During the opening progressive death metal set of Mississauga's the Parallax, the positive vibes were most obvious from their bassist (who looked most at ease on stage) and their vocal local following. The band's frontman did double duty on electric guitar, not unusual except for his choice to play the guitar on its stand for all but the last song, freeing him to move about the stage with mic in hand. The Parallax's key live strength seemed to be power chords and solos, the moments when things sounded most in sync.
Exmortus, up next, took to the stage with entertaining good humour and the authority of headliners, offering a thrash-y kind of death metal that sounded huge and blasted vitality. Their set (an awesome but too-short half hour) was rife with shredding and headbanging, bringing a little California heat to a cold winter night. Their final track, "Triumph by Fire," inspired a little mosh pit and delivered some guitar-trading acrobatics, both guitarists swinging their axes onto their backs to play each other's while contorted together like a heavy metal pretzel.

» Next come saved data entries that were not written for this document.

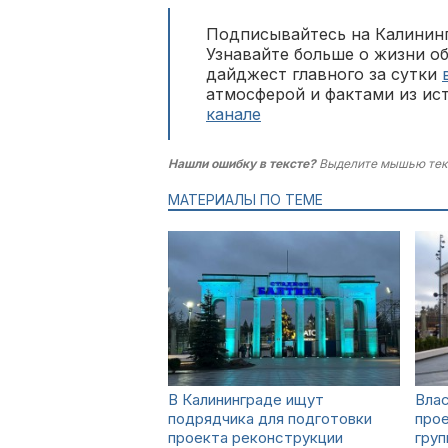
Подписывайтесь на Калининг
Узнавайте больше о жизни о
дайджест главного за сутки
атмосферой и фактами из ис
канале
Нашли ошибку в тексте?
Выделите мышью тек
МАТЕРИАЛЫ ПО ТЕМЕ
В Калининграде ищут
Влас
подрядчика для подготовки
прое
проекта реконструкции
груп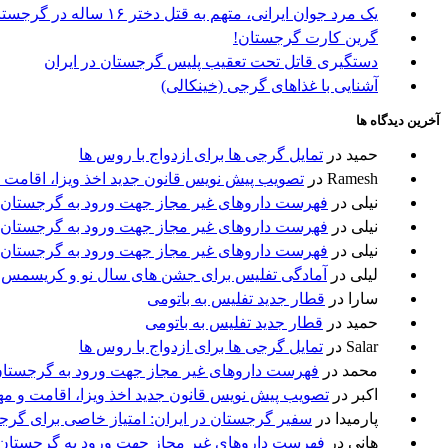
یک مرد جوان ایرانی، متهم به قتل دختر ۱۶ ساله در گرجستان
گرین کارت گرجستان!
دستگیری قاتل تحت تعقیب پلیس گرجستان در ایران
آشنایی با غذاهای گرجی (خینکالی)
آخرین دیدگاه ها
حمید
در
تمایل گرجی ها برای ازدواج با روس ها
Ramesh
در
تصویب پیش نویس قانون جدید اخذ ویزا، اقامت 
نیلی
در
فهرست داروهای غیر مجاز جهت ورود به گرجستان
نیلی
در
فهرست داروهای غیر مجاز جهت ورود به گرجستان
نیلی
در
فهرست داروهای غیر مجاز جهت ورود به گرجستان
لیلی
در
آمادگی تفلیس برای جشن های سال نو و کریسمس
سارا
در
قطار جدید تفلیس به باتومی
حمید
در
قطار جدید تفلیس به باتومی
Salar
در
تمایل گرجی ها برای ازدواج با روس ها
محمد
در
فهرست داروهای غیر مجاز جهت ورود به گرجستا
اکبر
در
تصویب پیش نویس قانون جدید اخذ ویزا، اقامت و م
پارمیدا
در
سفیر گرجستان در ایران: امتیاز خاصی برای گرج
هانی
در
فهرست داروهای غیر مجاز جهت ورود به گرجستان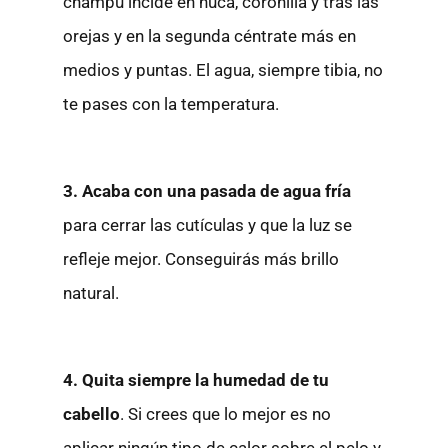
champú incide en nuca, coronilla y tras las
orejas y en la segunda céntrate más en
medios y puntas. El agua, siempre tibia, no
te pases con la temperatura.
3. Acaba con una pasada de agua fría
para cerrar las cutículas y que la luz se
refleje mejor. Conseguirás más brillo
natural.
4. Quita siempre la humedad de tu
cabello
. Si crees que lo mejor es no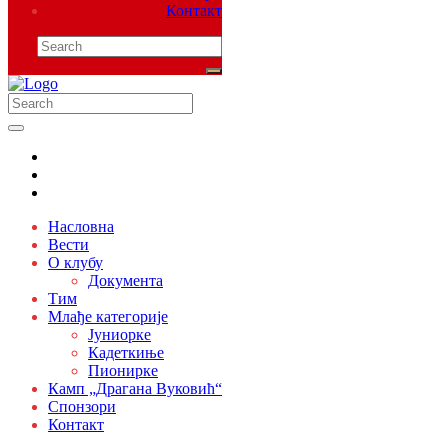
Контакт
Насловна
Вести
О клубу
Документа
Тим
Млађе категорије
Јуниорке
Кадеткиње
Пионирке
Камп „Драгана Вуковић“
Спонзори
Контакт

The music took a more melodic turn with Omnium Gatherum's performance, their first in Toronto on this, their first North American tour. Piling on the firsts, the Finns also featured the first live keyboard of the night, and though it's the guitar and synth melodies that drive their particular flavor of death metal, it was enthusiasm that drove their live delivery. Single-gloved frontman Jukka Pelkonen was especially charismatic and had a great rapport with the audience, even jumping down to shake hands and hug fans near the end of their set. A selection from 2008's The Redshift (soon to be reissued) was the oldest track they offered; their song choices heavily and successfully emphasized their newest material, especially last year's Beyond.
By the time Dark Tranquillity hit the stage, it was clear they'd have to be on top of their game to keep up, and despite the strangeness of seeing them perform without a live bassist (a decision made last year based on current band chemistry), they delivered. Their setlist covered a lot of ground, unsurprisingly featuring several tracks from Construct (their most recent) but also drawing from albums as far back as 1995's The Gallery. In a heartwarming moment, they also dedicated "Indifferent Suns" (from 2000's Haven) to the late Rob Cranny, Toronto metalhead and fervent Dark Tranquillity fan.
Video projections added an impressive multimedia backdrop to the band's set (and the snatches of lyrics joining the images onscreen made it easier to sing along). But as seasoned and engaging performers, Dark Tranquillity don't need help keeping their audience's attention, a fact driven home when Mikael Stanne left the stage to sing and crowd-surf simultaneously, one of many highlights of a satisfying hour-and-a-half. When Dark Tranquillity eventually said a gracious goodnight, their uplifting energy continued to resonate, long after the final notes of "Misery's Crown" finally faded away.